Saved entries:
══════
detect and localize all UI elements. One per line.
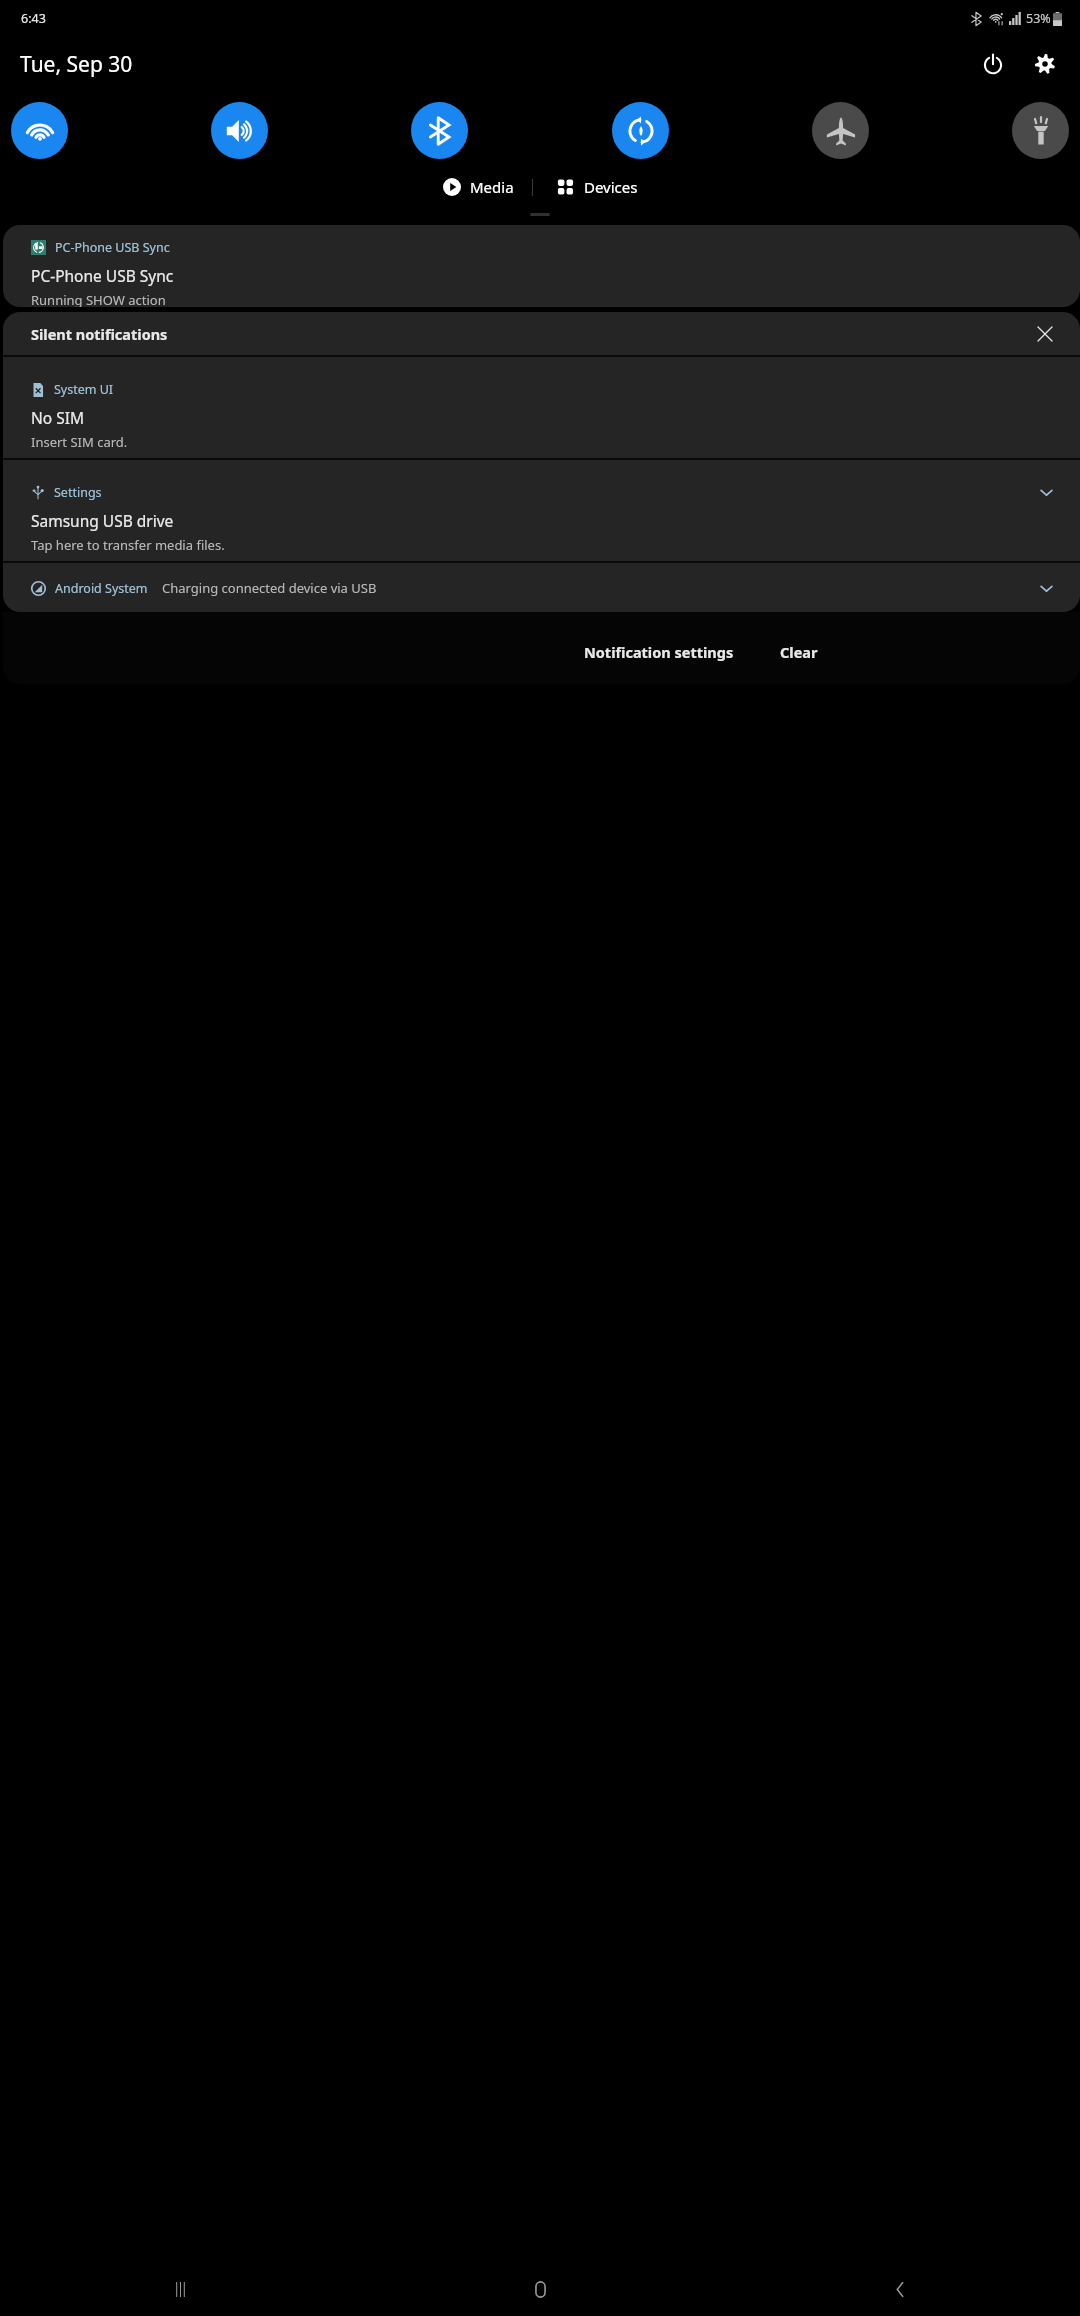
button[interactable]: Power	[972, 43, 1014, 85]
staticText: 53%	[1026, 10, 1051, 27]
staticText: 6:43	[21, 10, 46, 27]
button[interactable]: Back	[720, 2262, 1080, 2316]
staticText: Android System	[55, 580, 148, 597]
staticText: PC-Phone USB Sync	[31, 265, 174, 286]
staticText: Silent notifications	[31, 324, 168, 344]
button[interactable]: Settings	[1024, 43, 1066, 85]
button[interactable]: Flashlight	[1012, 102, 1069, 159]
button[interactable]: System UI	[3, 357, 1080, 458]
button[interactable]: Expand	[1032, 478, 1060, 506]
staticText: System UI	[54, 381, 114, 398]
staticText: Running SHOW action	[31, 291, 166, 307]
staticText: Devices	[584, 177, 638, 197]
button[interactable]: Home	[360, 2262, 720, 2316]
button[interactable]: Devices	[551, 173, 644, 201]
button[interactable]: Wi-Fi	[11, 102, 68, 159]
staticText: Clear	[780, 642, 818, 662]
button[interactable]: Silent notifications	[3, 312, 1080, 355]
staticText: Samsung USB drive	[31, 510, 174, 531]
button[interactable]: Auto rotate	[612, 102, 669, 159]
button[interactable]: Android System	[3, 563, 1080, 612]
staticText: Notification settings	[584, 642, 734, 662]
button[interactable]: Clear	[772, 634, 826, 670]
staticText: Tap here to transfer media files.	[31, 536, 225, 554]
staticText: Settings	[54, 484, 102, 501]
button[interactable]: Media	[437, 173, 520, 201]
button[interactable]: Settings	[3, 460, 1080, 561]
button[interactable]: Sound	[211, 102, 268, 159]
staticText: Charging connected device via USB	[162, 579, 377, 597]
button[interactable]: Airplane mode	[812, 102, 869, 159]
staticText: Media	[470, 177, 514, 197]
button[interactable]: Notification settings	[576, 634, 742, 670]
staticText: Tue, Sep 30	[20, 50, 133, 79]
staticText: No SIM	[31, 407, 85, 428]
button[interactable]: Bluetooth	[411, 102, 468, 159]
staticText: PC-Phone USB Sync	[55, 239, 170, 256]
button[interactable]: Recent apps	[0, 2262, 360, 2316]
staticText: Insert SIM card.	[31, 433, 128, 451]
button[interactable]: PC-Phone USB Sync	[3, 225, 1080, 307]
button[interactable]: Dismiss silent notifications	[1030, 319, 1060, 349]
button[interactable]: Expand	[1032, 574, 1060, 602]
══════
_Problem description_
Where a line above contains the string "notifications", copy that line.

_Answer for this exercise_
staticText: Silent notifications	[31, 324, 168, 344]
button[interactable]: Silent notifications	[3, 312, 1080, 355]
button[interactable]: Dismiss silent notifications	[1030, 319, 1060, 349]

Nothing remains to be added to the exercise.